What you need to do
Scan the entries and copy each line where the word "Seguridad" is present.

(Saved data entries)
==================================================

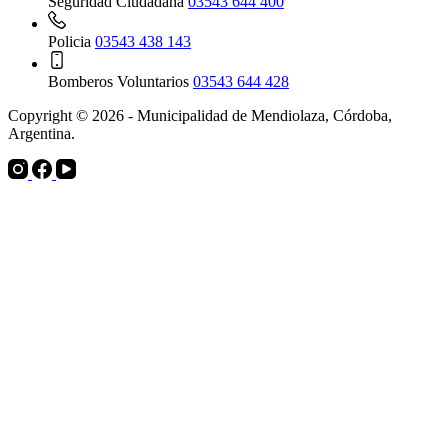
Seguridad Ciudadana
03543 644 400
Policia
03543 438 143
Bomberos Voluntarios
03543 644 428
Copyright © 2026 - Municipalidad de Mendiolaza, Córdoba,
Argentina.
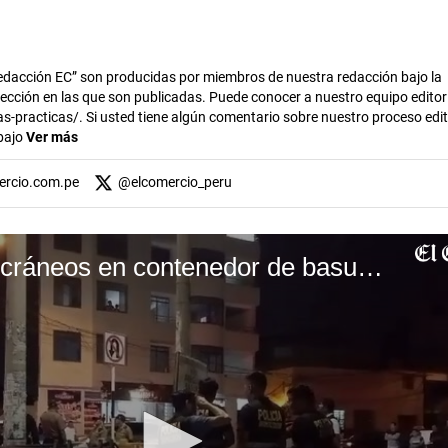
dacción EC” son producidas por miembros de nuestra redacción bajo la
 sección en las que son publicadas. Puede conocer a nuestro equipo editor
s-practicas/. Si usted tiene algún comentario sobre nuestro proceso edito
abajo
Ver más
ercio.com.pe
@
elcomercio_peru
Encuentran dos cráneos en contenedor de basura en Trujillo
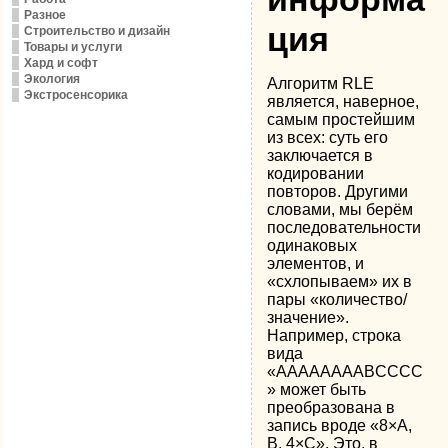
Разное
ция
Строительство и дизайн
Товары и услуги
Хард и софт
Экология
Алгоритм RLE
Экстросенсорика
является, наверное,
самым простейшим
из всех: суть его
заключается в
кодировании
повторов. Другими
словами, мы берём
последовательности
одинаковых
элементов, и
«схлопываем» их в
пары «количество/
значение».
Например, строка
вида
«AAAAAAAABCCCC
» может быть
преобразована в
запись вроде «8×A,
B, 4×C». Это, в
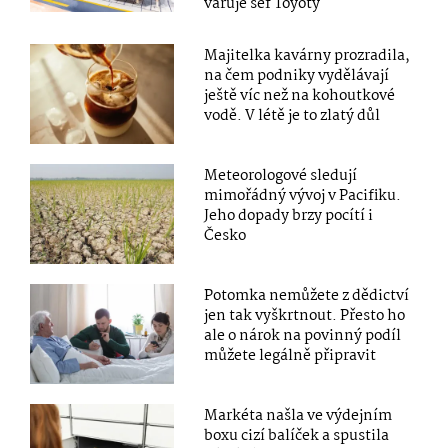
varuje šéf Toyoty
Majitelka kavárny prozradila,
na čem podniky vydělávají
ještě víc než na kohoutkové
vodě. V létě je to zlatý důl
Meteorologové sledují
mimořádný vývoj v Pacifiku.
Jeho dopady brzy pocítí i
Česko
Potomka nemůžete z dědictví
jen tak vyškrtnout. Přesto ho
ale o nárok na povinný podíl
můžete legálně připravit
Markéta našla ve výdejním
boxu cizí balíček a spustila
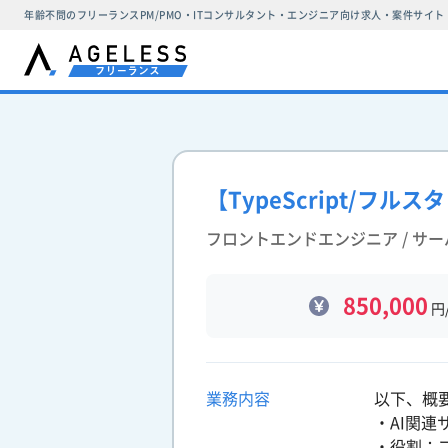
年齢不問のフリーランスPM/PMO・ITコンサルタント・エンジニア向け求人・案件サイト
【TypeScript/フ
フロントエンドエンジニア / サ
850,000
円
業務内容
以下、概
・AI関
・役割：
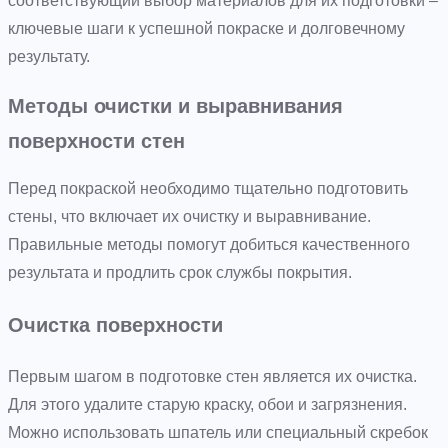
соответствующий выбор материалов для их подготовки –
ключевые шаги к успешной покраске и долговечному
результату.
Методы очистки и выравнивания
поверхности стен
Перед покраской необходимо тщательно подготовить
стены, что включает их очистку и выравнивание.
Правильные методы помогут добиться качественного
результата и продлить срок службы покрытия.
Очистка поверхности
Первым шагом в подготовке стен является их очистка.
Для этого удалите старую краску, обои и загрязнения.
Можно использовать шпатель или специальный скребок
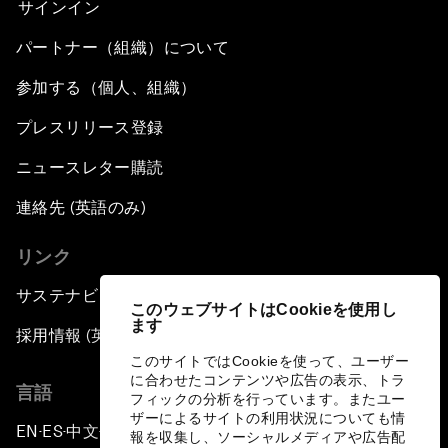
サインイン
パートナー（組織）について
参加する（個人、組織）
プレスリリース登録
ニュースレター購読
連絡先 (英語のみ)
リンク
サステナビリティへの取り組み
このウェブサイトはCookieを使用し
ます
採用情報 (英語のみ)
このサイトではCookieを使って、ユーザー
に合わせたコンテンツや広告の表示、トラ
言語
フィックの分析を行っています。またユー
ザーによるサイトの利用状況についても情
EN
ES
中文
日本語
▪
▪
▪
報を収集し、ソーシャルメディアや広告配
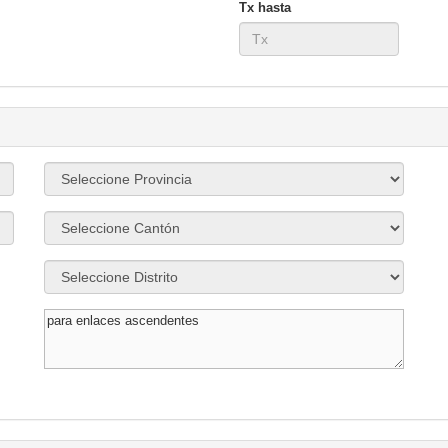
Tx hasta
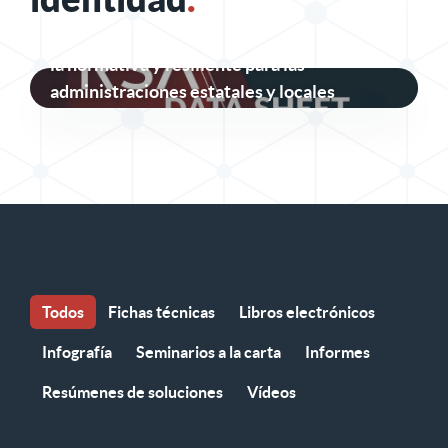
Seguridad de identidad segura, conforme a
la normativa y resiliente para las
administraciones estatales y locales
Todos
Fichas técnicas
Libros electrónicos
Infografía
Seminarios a la carta
Informes
Resúmenes de soluciones
Vídeos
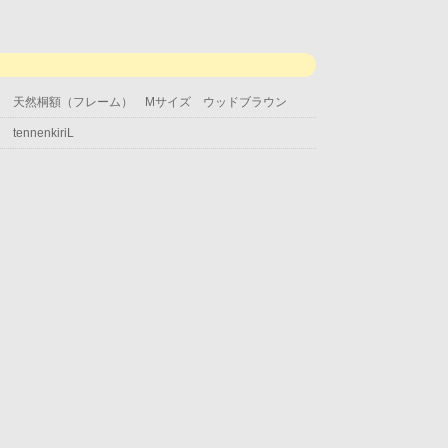
天然桐額（フレーム） Mサイズ ウッドブラウン
tennenkiriL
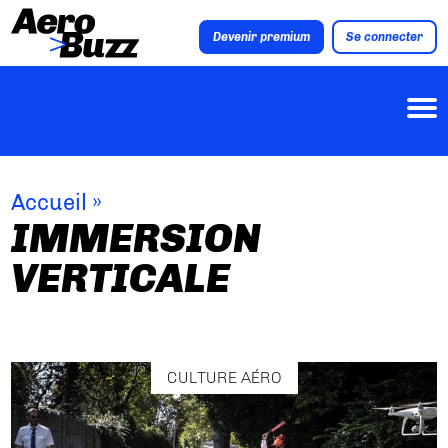
Devenir premium
Se connecter
Accueil
»
IMMERSION
VERTICALE
CULTURE AÉRO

==================================================

Solution to the problem
Seguridad Ciudadana
Seguridad de identidad segura, conforme a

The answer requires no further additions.